Former Police Superintendents Philip Cline and Terry Hillard, the top two pensioners for the PABFC, were both named in four police misconduct lawsuits that cost Chicago taxpayers more than $12 million and $22 million, respectively. Cline continues to collect an annual pension of $167,013 and Hillard collects $158,143 annually.
“The solution might be elusive at the moment,” said Labell. “Government officials, from Mayors to cops and their police unions, regularly interfere with reform measures, like civilian review boards, due to perverse incentive structures that reward bureaucrats who evade justice. Tim Lynch, director of the Cato Institute’s Project on Criminal Justice, noted recently:
‘Another way power brokers have undermined the boards has been by depriving them of the funds needed to do their work properly. Without investigators and staff to dig into citizen complaints, backlogs occur. What’s more, some jurisdictions have rules in place that say if the board does not sustain a complaint within a year, the case must be dismissed. Thus, many complaints are tossed away, not because they were unfounded, but only because the board did not sustain the complaint fast enough. Chicago Mayor Rahm Emanuel had to allay funding concerns recently with his reform package. Emanuel agreed to a minimum guaranteed funding level for his newly proposed Civilian Office of Police Accountability. It remains unclear how a political compromise this year can bind Chicago mayors and council members.’”
Mayor Rahm Emanuel’s plan to grow the Chicago Police Department with thousands of new police officers over the next two years will also be disastrous for taxpayers, especially when considering the already dire pension situation, as analyzed by Cecilia Reyes of the Chicago Tribune earlier this month:
“A Tribune analysis of police pension fund data shows a large number of officers eligible for sweetened retirement benefits, an incentive known as “55 and out,” as part of their contract, which expires in June 30, 2017.
There are 569 officers who have served for at least 26 years, the average time for retirees between 2011 and 2015, and are at least 55 years old.
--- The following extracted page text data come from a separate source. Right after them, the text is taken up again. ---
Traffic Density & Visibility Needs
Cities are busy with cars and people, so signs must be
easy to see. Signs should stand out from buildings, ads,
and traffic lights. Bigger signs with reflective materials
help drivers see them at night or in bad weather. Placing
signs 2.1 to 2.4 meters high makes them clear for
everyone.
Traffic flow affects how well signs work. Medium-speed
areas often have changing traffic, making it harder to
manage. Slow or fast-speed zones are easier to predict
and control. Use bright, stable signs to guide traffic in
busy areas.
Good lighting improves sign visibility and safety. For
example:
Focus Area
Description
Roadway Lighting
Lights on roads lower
Officers 55 or older qualify for extended health care benefits, extending coverage, paid for by the department, until an officer is eligible for Medicare.
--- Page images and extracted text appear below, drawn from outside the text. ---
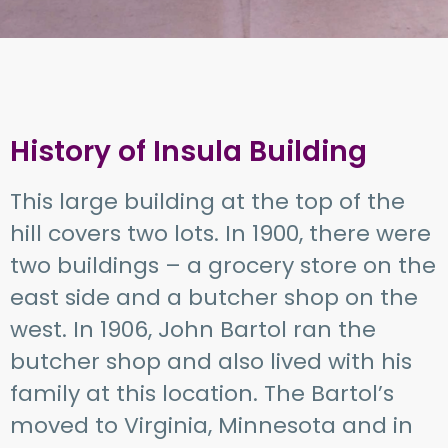
History of Insula Building
This large building at the top of the
hill covers two lots. In 1900, there were
two buildings – a grocery store on the
east side and a butcher shop on the
west. In 1906, John Bartol ran the
butcher shop and also lived with his
family at this location. The Bartol’s
moved to Virginia, Minnesota and in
There are 3,840 officers who have served for at least 20 years, at which point, pension benefits grow by about $2,000 each month, the pension fund estimates. Of eligible officers, 2,592 officers are older than 50, when their pensions start to be paid.”
“The taxpayers of Chicago do not need to trade their liberty for security, nor trade their property taxes for a costly government police monopoly,” said Labell. “And honestly, CPD is not the gold standard in maintaining peace or stability. Just have a look at the police misconduct records and their own financial statements. CPD is a bastion of insecurity.”